Contaminação por metais pesados na fábrica de pesticidas em Paulínia mudou a vida de funcionários

Equipe filma cenas do longa que irá mostrar o drama dos ex-funcionários da Shell em set em Paulínia (Élcio Alves/ AAN )
Cerca de 100 ex-trabalhadores da Shell (atual Raízen Combustíveis S.A.) e da Basf participam desde a última quarta-feira das gravações do longa-metragem O lucro acima da vida, que retrata o drama vivido por eles após a contaminação por metais pesados na fábrica de pesticidas em Paulínia.
Para se inspirar, o diretor do filme, Nic Nilson, disse que assistiu aos filmes Erin Brockovich, O jardineiro fiel e leu Primavera Silenciosa. Apesar do caso ser bastante parecido com a história de Erin Brockovic, o diretor contou que a grande diferença é o motivo da luta. “Os trabalhadores da Shell lutam por assistência, pela vida. Erin lutou apenas pelo dinheiro, o que, inclusive gerou uma série de desentendimentos.”
“Eu fiquei feliz com a ideia.
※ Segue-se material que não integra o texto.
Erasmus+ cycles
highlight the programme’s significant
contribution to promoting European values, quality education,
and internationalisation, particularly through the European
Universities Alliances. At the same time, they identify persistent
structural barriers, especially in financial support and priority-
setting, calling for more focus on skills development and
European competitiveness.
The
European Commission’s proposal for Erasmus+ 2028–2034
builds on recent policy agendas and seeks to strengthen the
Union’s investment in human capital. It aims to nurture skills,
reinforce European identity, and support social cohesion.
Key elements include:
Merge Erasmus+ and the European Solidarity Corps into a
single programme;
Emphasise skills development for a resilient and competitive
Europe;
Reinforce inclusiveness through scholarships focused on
Acho legal registrar a nossa história”, disse Amélio Pereira Japecanga Neto, que trabalhou quase 24 anos na empresa e há dez anos venceu um câncer na tireoide que considera ser decorrente da contaminação.
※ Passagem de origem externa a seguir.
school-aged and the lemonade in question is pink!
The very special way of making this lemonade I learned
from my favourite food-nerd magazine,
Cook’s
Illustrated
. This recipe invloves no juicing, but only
Segundo o jornalista e cineasta Nic Nilson, diretor do longa-metragem, o objetivo do filme é resgatar e humanizar os personagens e toda a história de luta desses trabalhadores que foram adoecendo ao longo da jornada de trabalho e tiveram que se unir para ter o direito a uma assistência digna e para repor um pouco do que lhes foi tirado.
“Quero mostrar o lado íntimo, intrínseco que cada um teve ao longo de todos esses anos. Por isso, quis trazê-los para participar. Mais do que uma homenagem, eu quis prestar um serviço a esses trabalhadores”, ressaltou.
De acordo com a Associação dos Trabalhadores Expostos as Substâncias Químicas (Atesq), 63 ex-funcionários morreram desde que o processo começou a tramitar na Justiça do Trabalho. A maioria em decorrência de câncer.
Segundo Nilson, o planejamento do filme — uma ficção baseada em fatos reais — começou no final do ano passado quando ele decidiu se aprofundar na história.
“Eu abracei a causa e comecei a estudar a vida de cada um dos principais personagens. Decidi optar por ficção porque é preciso um pouco de poesia no meio de tanta tristeza.” As filmagens devem terminar em dezembro. O lançamento do longa em festivais deve acontecer no meio do ano que vem.
Montada na Fazenda Santa Terezinha, em Paulínia, a cidade cinematográfica que deu início às gravações remonta a mercearia onde os trabalhadores se reuniam. As gravações ainda seguirão para o Solar das Andorinhas, em Campinas, e outras locações em Paulínia, inclusive uma fábrica que ainda está em negociação. “Acho que o filme vai ajudar a sociedade a refletir sobre os desastres ambientais provocados pelas grandes empresas”, disse Walmir Soldera Nascimento, ex-trabalhador da fábrica.
Além dos ex-funcionários que fazem figuração, o elenco conta com atores experientes. O papel principal é do ator da Rede Globo Deo Garcez, que teve participação na novela O Cravo e a Rosa.
“Está sendo um prazer contar essa história, apesar de ser doloroso saber que todo o sofrimento é real. É um trabalho que exalta a vida, faz refletir, conscientiza, mas mostrando um lado poético”, disse Garcez.
O ator Richards Paradizzi, de 79 anos, que dirigiu o teatro do Sesi em São Paulo por mais de 20 anos, também participa do longa. Atores internacionais, como o austríaco David Wendefilme e a alemã Constanze von Oertzen, também dão suas colaborações para o longa.
O filme está orçado em R$ 1,3 milhão e é patrocinado pelo Sindicato dos Químicos Unificados, Federação dos Trabalhadores do Ramo Químico de São Paulo (Fetquim) e Associação dos Trabalhadores Expostos às Substâncias Químicas (Atesq). Parte dos recursos vem de doações de colaboradores.